In Kreisau in der polnischen Woiwodschaft Niederschlesien fördere ich regelmäßig ein Begabtenseminar mit Schülerinnen und Schülernn zur Rolle des Wissenschaftlers in Diktaturen. Kreisau ist ein geeigneter Ort, Fragen von Widerstand aus deutscher und polnischer Sicht zu diskutieren. Im Herbst 2023 wird der nächste trinationale Schülerwettbewerb (sächsische, polnische und tschechische Schulen) zum großen Thema Beheimatung angeboten. Wir haben das immer so organisiert, dass jede teilnehmende Klasse auch einen der Geldpreise gewinnt. Zudem wird – wie bisher auch – zum Abschluss jeder teilnehmenden Schülerin bzw. Schüler ein Kalender mit allen Einreichungen übergeben, sozusagen als Erinnerung und Wiederfinden fürs Mitmachen.

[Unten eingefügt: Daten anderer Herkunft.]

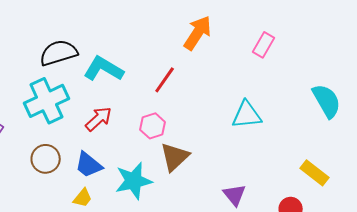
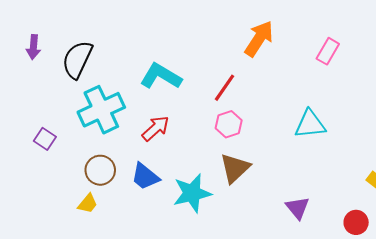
black semicircle: (59, 53) -> (77, 60), moved, turned -48
pink hexagon: (153, 126) -> (229, 124), moved
yellow trapezoid: (83, 198) -> (88, 204), moved

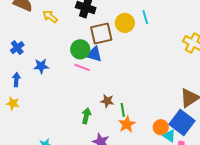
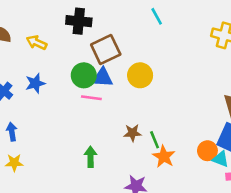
yellow circle: (125, 23) -> (140, 75), moved
blue star: (41, 66) -> (35, 83), moved
green arrow: (86, 116) -> (91, 157), moved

Ein besonderes Angebot entsteht mit sächsischen und polnischen Kuratoren zur Zeit in Knappenrode bei Hoyerswerda mit dem Aufbau des außerschulischen Bildungs- und Begegnungszentrums Transferraum Heimat. Hier werden die Herkunftsgebiete der Vertriebenen angesprochen, dann die Zeit der Weimarer Republik und die Verbrechen des Nationalsozialismus. Ein Themenbereich beschäftigt sich mit Flucht und Vertreibung, die Besucherin und der Besucher kann sich in einem durch die Hauswand eingebauten Eisenbahnwaggon mittels eines VR-Filmes in einem Vertriebenentransport wiederfinden. Wenn er den Waggon verlässt, hatte er zwei unbeschriftete Türen vor sich – je nachdem, welche er wählt, gelangt er in die westliche oder die östliche Besatzungszone. Zwischen beiden entsteht die Mauer, die unsere Staaten trennte und man erfährt die unterschiedliche Aufnahme und Integration von Flüchtlingen und Vertriebenen in Ost und West, sozusagen Lastenausgleich und Brauchtumspflege versus Umsiedlerpolitik. Bestimmte Bilder, wie das des Soldaten, der über die Grenze flieht oder der Kniefall von Willy Brandt, rufen prägende Zeitereignisse ins Gedächtnis. Später fällt die Mauer durch die Kraft der Menschen und vier Themeninseln machen deutlich, was Flüchtlingen früher und heute wichtig ist. Wir haben dazu ausgewählt: Haus (Eigentum und Heimat), ein überdimensionales stehendes Buch (Bildung und Sprache), Amphitheater (Annahme und Einbringen von Tradition und Kultur) sowie ein hängendes gekentertes Schlauchboot (Wert von Demokratie und Menschenrechten).

Sonderausstellungsräume sowie ein Klassenraum mit moderner Technik runden das Ensemble ab, so dass der Unterricht auch komplett vor Ort durchgeführt werden kann. Die Ausstellung ist zweisprachig und fokussiert weniger auf lange Texte als vielmehr auf die Ebenen Texte – Ausstellungsstücke – Zeitzeugeninterviews. VR- Angebote im Waggon wie auch zur Aufnahme in den Durchgangslagern sowie Filme stehen zur Verfügung. Nicht zuletzt sollen die Besucherinnen und Besucher insbesondere an den Themeninseln selbst aktiv werden, ihre Gedanken, was Heimat ist, was unsere Demokratie ausmacht usw. darstellen können. Unmittelbar neben dem Transferraum Heimat befindet sich noch die Energiefabrik Knappenrode, ebenso interessant für die schulische Bildung. Insgesamt gesehen bietet sich der Standort an für fächerübergreifenden Projektunterricht zum Beispiel der Fächer Geschichte, GRW, Geografie, Deutsch, Kunst.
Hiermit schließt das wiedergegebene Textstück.